* **Problem requirements**: All that is wanted is the exact text of the lines below from the one with "e hipocrisia" through the one with "tài, may mắn", inclusive, minus any pictures.

* **Information given**:
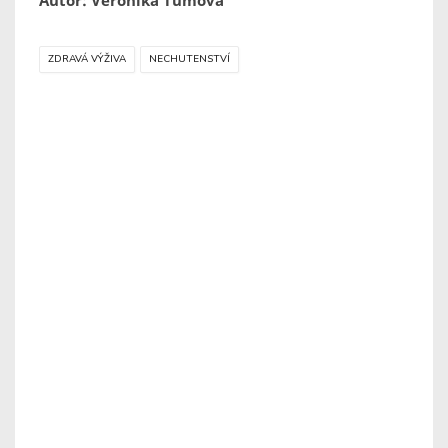
Autor: Veronika Tůmová
ZDRAVÁ VÝŽIVA
NECHUTENSTVÍ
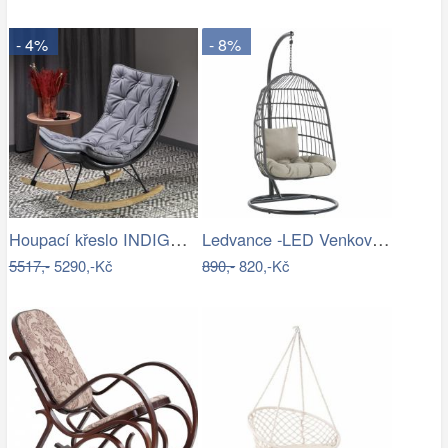
- 4%
- 8%
Houpací křeslo INDIGO Halmar
Ledvance -LED Venkovní nástěnné…
5517,-
5290,-Kč
890,-
820,-Kč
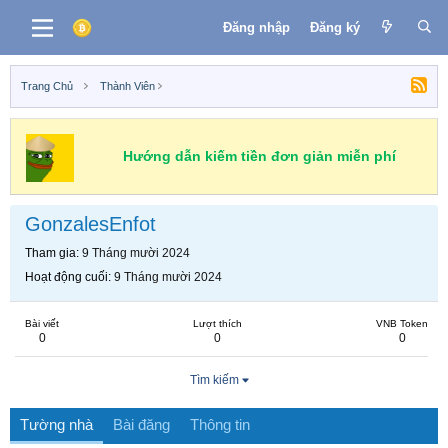
Đăng nhập
Đăng ký
Trang Chủ
Thành Viên
Hướng dẫn kiếm tiền đơn giản miễn phí
GonzalesEnfot
Tham gia
9 Tháng mười 2024
Hoạt động cuối
9 Tháng mười 2024
Bài viết
Lượt thích
VNB Token
0
0
0
Tìm kiếm
Tường nhà
Bài đăng
Thông tin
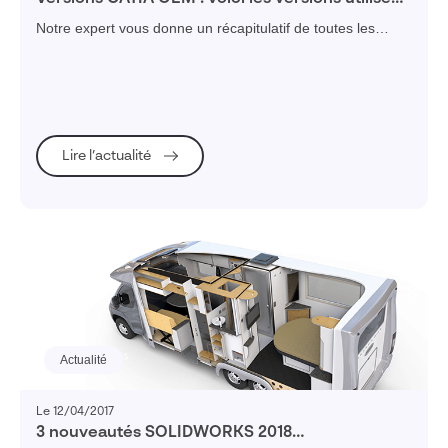
par les constructeurs automobiles
Notre expert vous donne un récapitulatif de toutes les
versions CATIA OEM utilisées par les principaux
constructeurs automobiles.
Lire l’actualité
Actualité
Le 12/04/2017
3 nouveautés SOLIDWORKS 2018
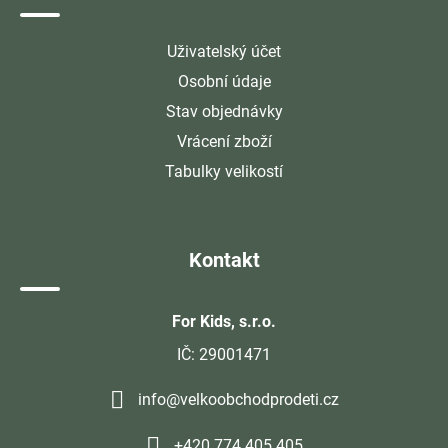
Uživatelský účet
Osobní údaje
Stav objednávky
Vrácení zboží
Tabulky velikostí
Kontakt
For Kids, s.r.o.
IČ: 29001471
info@velkoobchodprodeti.cz
+420 774 405 405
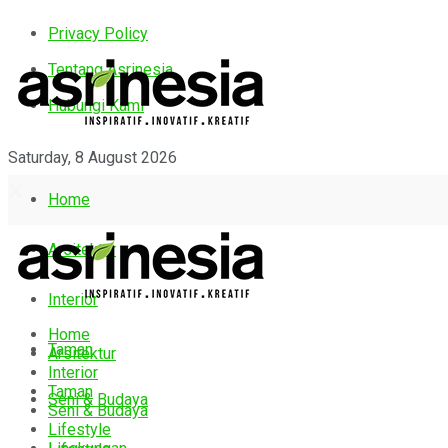
Privacy Policy
Tentang Asrinesia
Hubungi Kami
Saturday, 8 August 2026
Home
Arsitektur
Interior
Home
Taman
Arsitektur
Interior
Taman
Seni & Budaya
Seni & Budaya
Lifestyle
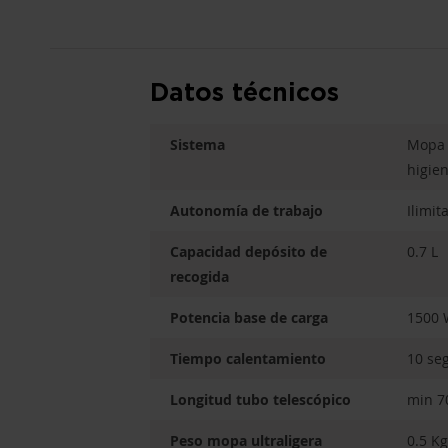
Datos técnicos
Sistema
Mopa 
higie
Autonomía de trabajo
Ilimit
Capacidad depósito de
0.7 L
recogida
Potencia base de carga
1500 
Tiempo calentamiento
10 se
Longitud tubo telescópico
min 7
Peso mopa ultraligera
0.5 Kg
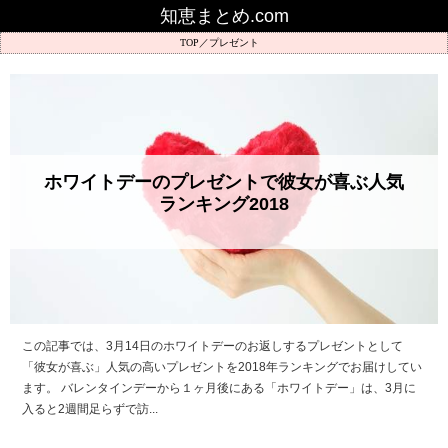
知恵まとめ.com
プレゼント
ホワイトデーのプレゼントで彼女が喜ぶ人気
ランキング2018
この記事では、3月14日のホワイトデーのお返しするプレゼントとして
「彼女が喜ぶ」人気の高いプレゼントを2018年ランキングでお届けしてい
ます。 バレンタインデーから１ヶ月後にある「ホワイトデー」は、3月に
入ると2週間足らずで訪...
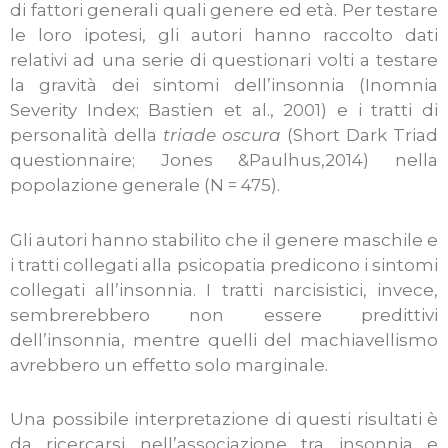
di fattori generali quali genere ed età. Per testare
le loro ipotesi, gli autori hanno raccolto dati
relativi ad una serie di questionari volti a testare
la gravità dei sintomi dell’insonnia (Inomnia
Severity Index; Bastien et al., 2001) e i tratti di
personalità della
triade oscura
(Short Dark Triad
questionnaire; Jones &Paulhus,2014) nella
popolazione generale (N = 475).
Gli autori hanno stabilito che il genere maschile e
i tratti collegati alla psicopatia predicono i sintomi
collegati all’insonnia. I tratti narcisistici, invece,
sembrerebbero non essere predittivi
dell’insonnia, mentre quelli del machiavellismo
avrebbero un effetto solo marginale.
Una possibile interpretazione di questi risultati è
da ricercarsi nell’associazione tra insonnia e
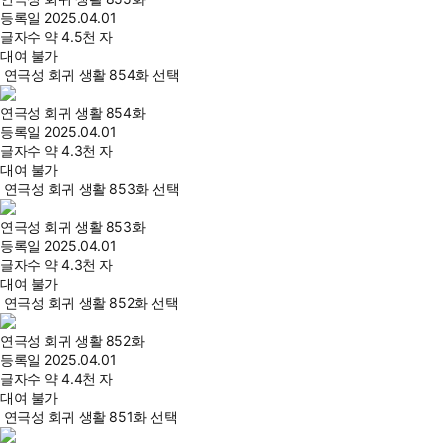
등록일
2025.04.01
글자수
약 4.5천 자
대여 불가
연극성 회귀 생활 854화 선택
연극성 회귀 생활 854화
등록일
2025.04.01
글자수
약 4.3천 자
대여 불가
연극성 회귀 생활 853화 선택
연극성 회귀 생활 853화
등록일
2025.04.01
글자수
약 4.3천 자
대여 불가
연극성 회귀 생활 852화 선택
연극성 회귀 생활 852화
등록일
2025.04.01
글자수
약 4.4천 자
대여 불가
연극성 회귀 생활 851화 선택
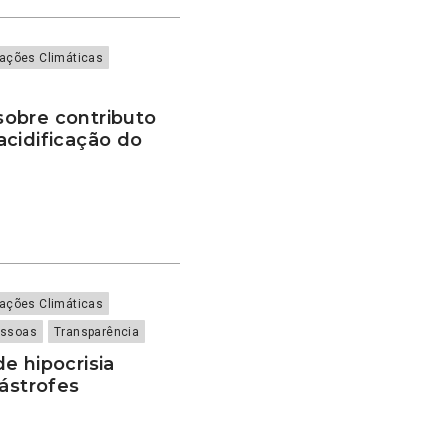
rações Climáticas
obre contributo
cidificação do
rações Climáticas
essoas
Transparência
e hipocrisia
tástrofes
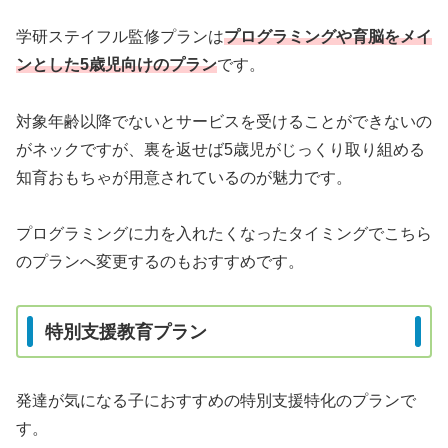
学研ステイフル監修プランは
プログラミングや育脳をメイ
ンとした5歳児向けのプラン
です。
対象年齢以降でないとサービスを受けることができないの
がネックですが、裏を返せば5歳児がじっくり取り組める
知育おもちゃが用意されているのが魅力です。
プログラミングに力を入れたくなったタイミングでこちら
のプランへ変更するのもおすすめです。
特別支援教育プラン
発達が気になる子におすすめの特別支援特化のプランで
す。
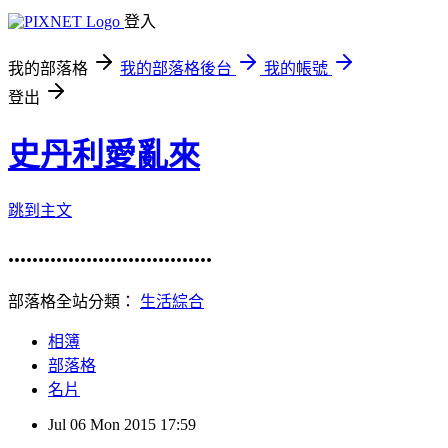
登入
我的部落格
我的部落格後台
我的帳號
登出
史丹利愛亂來
跳到主文
..................................
部落格全站分類：
生活綜合
相簿
部落格
名片
Jul
06
Mon
2015
17:59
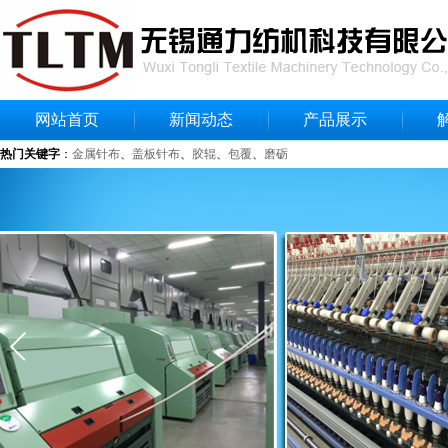
网站首页
新闻动态
产品展示
热门关键字
：
金属针布
、
盖板针布
、
胶辊
、
包覆
、
磨砺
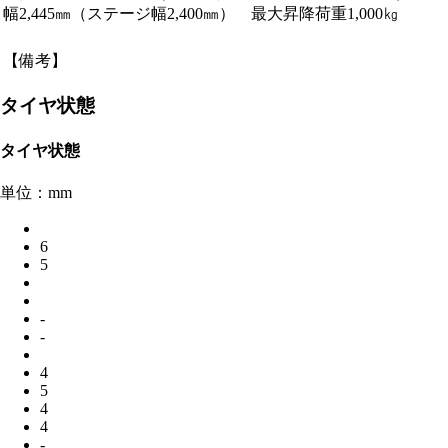
幅2,445㎜（ステージ幅2,400㎜） 最大昇降荷重1,000㎏
【備考】
タイヤ状態
タイヤ状態
単位：mm
6
5
-
-
4
5
4
4
-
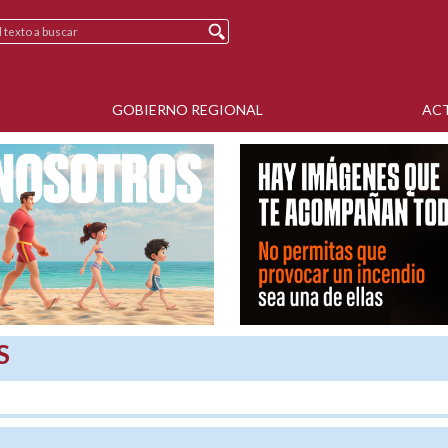
GOBIERNO REGIONAL
AC
S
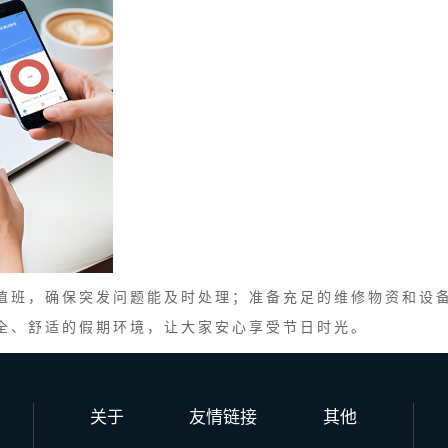
值班，确保突发问题能及时处理；准备充足的维修物资和设
全、舒适的假期环境，让大家安心享受节日时光。
关于
友情链接
其他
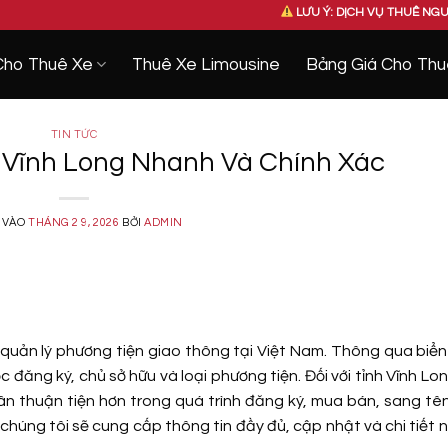
LƯU Ý: DỊCH VỤ THUÊ NGUYÊN XE DCAR – 
Cho Thuê Xe
Thuê Xe Limousine
Bảng Giá Cho Thu
TIN TỨC
e Vĩnh Long Nhanh Và Chính Xác
 VÀO
THÁNG 2 9, 2026
BỞI
ADMIN
 quản lý phương tiện giao thông tại Việt Nam. Thông qua biển
ăng ký, chủ sở hữu và loại phương tiện. Đối với tỉnh Vĩnh Lon
ân thuận tiện hơn trong quá trình đăng ký, mua bán, sang tê
chúng tôi sẽ cung cấp thông tin đầy đủ, cập nhật và chi tiết 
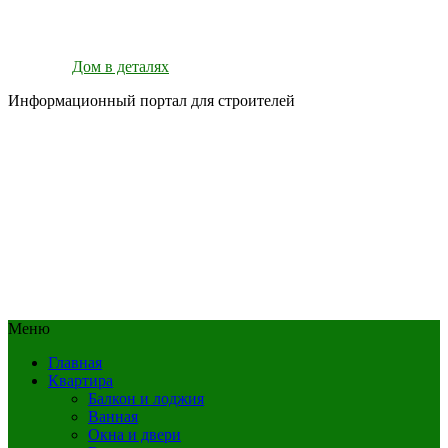
Дом в деталях
Информационный портал для строителей
Меню
Главная
Квартира
Балкон и лоджия
Ванная
Окна и двери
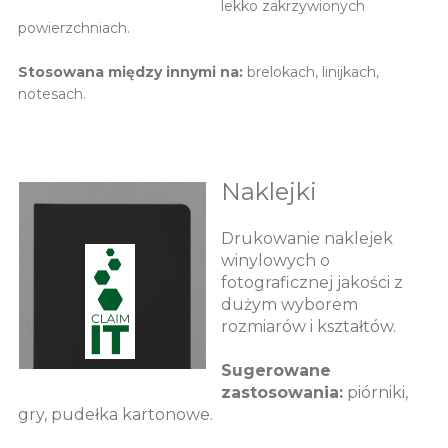
lekko zakrzywionych
powierzchniach.
Stosowana między innymi na:
brelokach, linijkach,
notesach.
Naklejki
Drukowanie naklejek
winylowych o
fotograficznej jakości z
dużym wyborem
rozmiarów i kształtów.
Sugerowane
zastosowania:
piórniki,
gry, pudełka kartonowe.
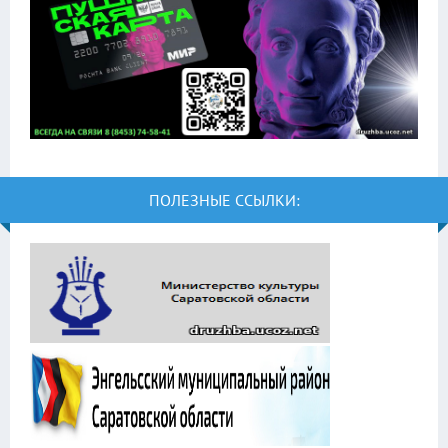
ПОЛЕЗНЫЕ ССЫЛКИ:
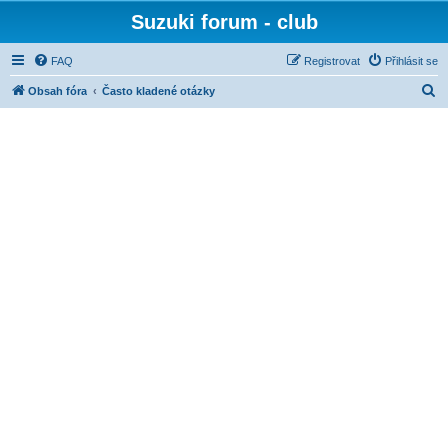
Suzuki forum - club
FAQ
Registrovat
Přihlásit se
H
Obsah fóra
Často kladené otázky
l
e
d
a
t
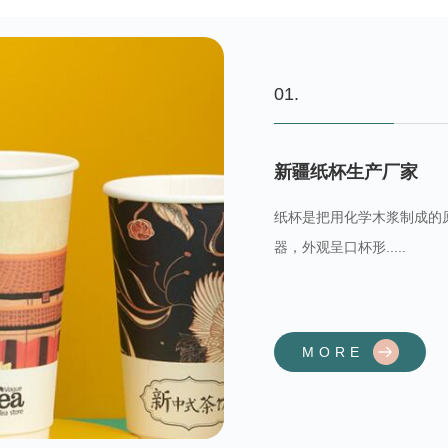
01.
新疆纸杯生产厂家
纸杯是把用化学木浆制成的
器，外观呈口杯形.....
MORE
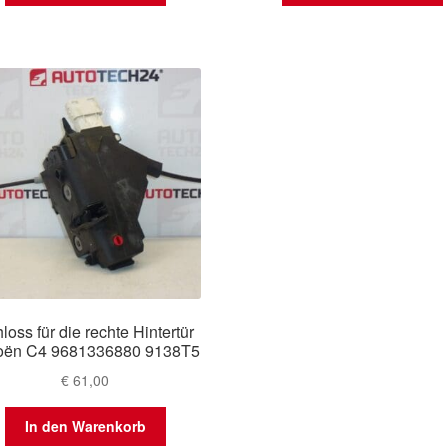
loss für die rechte Hintertür
roën C4 9681336880 9138T5
€
61,00
In den Warenkorb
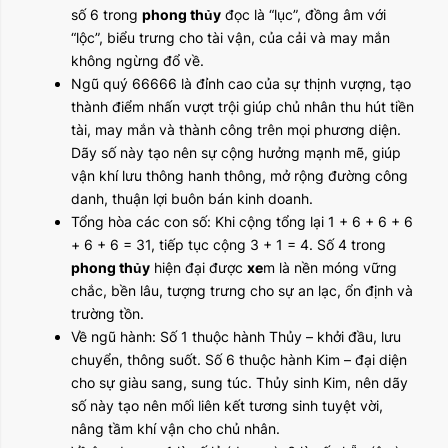
số 6 trong
phong thủy
đọc là “lục”, đồng âm với
“lộc”, biểu trưng cho tài vận, của cải và may mắn
không ngừng đổ về.
Ngũ quý 66666 là đỉnh cao của sự thịnh vượng, tạo
thành điểm nhấn vượt trội giúp chủ nhân thu hút tiền
tài, may mắn và thành công trên mọi phương diện.
Dãy số này tạo nên sự cộng hưởng mạnh mẽ, giúp
vận khí lưu thông hanh thông, mở rộng đường công
danh, thuận lợi buôn bán kinh doanh.
Tổng hòa các con số: Khi cộng tổng lại 1 + 6 + 6 + 6
+ 6 + 6 = 31, tiếp tục cộng 3 + 1 = 4. Số 4 trong
phong thủy
hiện đại được
xe
m là nền móng vững
chắc, bền lâu, tượng trưng cho sự an lạc, ổn định và
trường tồn.
Về ngũ hành: Số 1 thuộc hành Thủy – khởi đầu, lưu
chuyển, thông suốt. Số 6 thuộc hành Kim – đại diện
cho sự giàu sang, sung túc. Thủy sinh Kim, nên dãy
số này tạo nên mối liên kết tương sinh tuyệt vời,
nâng tầm khí vận cho chủ nhân.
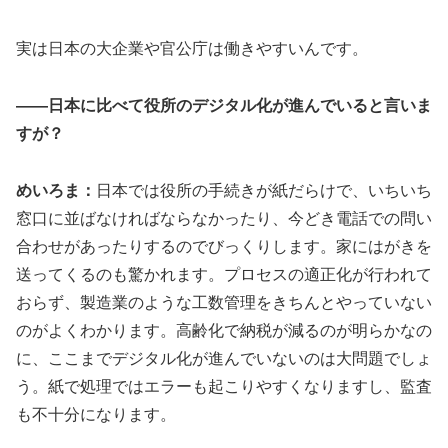
実は日本の大企業や官公庁は働きやすいんです。
——日本に比べて役所のデジタル化が進んでいると言いま
すが？
めいろま：
日本では役所の手続きが紙だらけで、いちいち
窓口に並ばなければならなかったり、今どき電話での問い
合わせがあったりするのでびっくりします。家にはがきを
送ってくるのも驚かれます。プロセスの適正化が行われて
おらず、製造業のような工数管理をきちんとやっていない
のがよくわかります。高齢化で納税が減るのが明らかなの
に、ここまでデジタル化が進んでいないのは大問題でしょ
う。紙で処理ではエラーも起こりやすくなりますし、監査
も不十分になります。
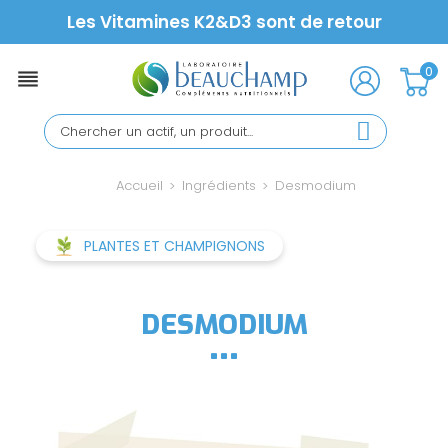
Les Vitamines K2&D3 sont de retour
0

Accueil
Ingrédients
Desmodium
PLANTES ET CHAMPIGNONS
DESMODIUM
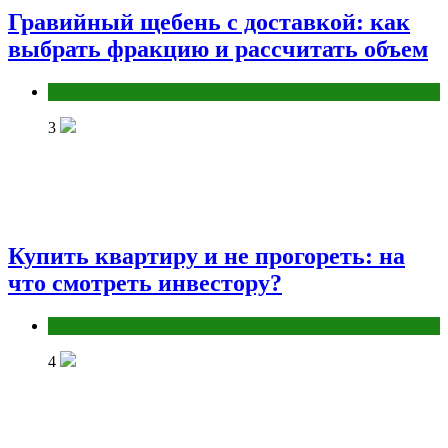
Гравийный щебень с доставкой: как
выбрать фракцию и рассчитать объем
Разное
3
Купить квартиру и не прогореть: на
что смотреть инвестору?
Разное
4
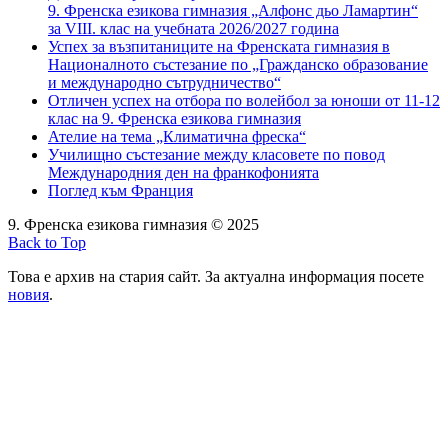
9. Френска езикова гимназия „Алфонс дьо Ламартин“
за VIII. клас на учебната 2026/2027 година
Успех за възпитаниците на Френската гимназия в
Националното състезание по „Гражданско образование
и международно сътрудничество“
Отличен успех на отбора по волейбол за юноши от 11-12
клас на 9. Френска езикова гимназия
Ателие на тема „Климатична фреска“
Училищно състезание между класовете по повод
Международния ден на франкофонията
Поглед към Франция
9. Френска езикова гимназия © 2025
Back to Top
Това е архив на стария сайт. За актуална информация посете
новия
.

* **Output of the task**:
e hipocrisia
tástrofes
学研ステイフル監修プランは
プログラミングや育脳をメイ
ンとした5歳児向けのプラン
です。
対象年齢以降でないとサービスを受けることができないの
がネックですが、裏を返せば5歳児がじっくり取り組める
知育おもちゃが用意されているのが魅力です。
プログラミングに力を入れたくなったタイミングでこちら
のプランへ変更するのもおすすめです。
特別支援教育プラン
発達が気になる子におすすめの特別支援特化のプランで
す。
登入
我的部落格
我的部落格後台
我的帳號
登出
史丹利愛亂來
跳到主文
..................................
部落格全站分類：
生活綜合
相簿
部落格
名片
Jul
06
Mon
2015
17:59
网站首页
新闻动态
产品展示
热门关键字
：
金属针布
、
盖板针布
、
胶辊
、
包覆
、
磨砺
幅2,445㎜（ステージ幅2,400㎜） 最大昇降荷重1,000㎏
【備考】
タイヤ状態
タイヤ状態
単位：mm
6
5
-
-
4
5
4
4
-
GOBIERNO REGIONAL
AC
S
值班，确保突发问题能及时处理；准备充足的维修物资和设
全、舒适的假期环境，让大家安心享受节日时光。
关于
友情链接
其他
LƯU Ý: DỊCH VỤ THUÊ NGUYÊN XE DCAR – 
Cho Thuê Xe
Thuê Xe Limousine
Bảng Giá Cho Thu
TIN TỨC
e Vĩnh Long Nhanh Và Chính Xác
 VÀO
THÁNG 2 9, 2026
BỞI
ADMIN
 quản lý phương tiện giao thông tại Việt Nam. Thông qua biển
ăng ký, chủ sở hữu và loại phương tiện. Đối với tỉnh Vĩnh Lon
ân thuận tiện hơn trong quá trình đăng ký, mua bán, sang tê
chúng tôi sẽ cung cấp thông tin đầy đủ, cập nhật và chi tiết 
Дом в деталях
Информационный портал для строителей
Меню
Главная
Квартира
Балкон и лоджия
Ванная
Окна и двери
lekko zakrzywionych
powierzchniach.
Stosowana między innymi na:
brelokach, linijkach,
notesach.
Naklejki
Drukowanie naklejek
winylowych o
fotograficznej jakości z
dużym wyborem
rozmiarów i kształtów.
Sugerowane
zastosowania:
piórniki,
gry, pudełka kartonowe.
ПОЛЕЗНЫЕ ССЫЛКИ:
Suzuki forum - club
FAQ
Registrovat
Přihlásit se
H
Obsah fóra
Často kladené otázky
l
e
d
a
t
01.
新疆纸杯生产厂家
纸杯是把用化学木浆制成的
器，外观呈口杯形.....
MORE
loss für die rechte Hintertür
roën C4 9681336880 9138T5
€
61,00
In den Warenkorb
số 6 trong
phong thủy
đọc là “lục”, đồng âm với
“lộc”, biểu trưng cho tài vận, của cải và may mắn
không ngừng đổ về.
Ngũ quý 66666 là đỉnh cao của sự thịnh vượng, tạo
thành điểm nhấn vượt trội giúp chủ nhân thu hút tiền
tài, may mắn và thành công trên mọi phương diện.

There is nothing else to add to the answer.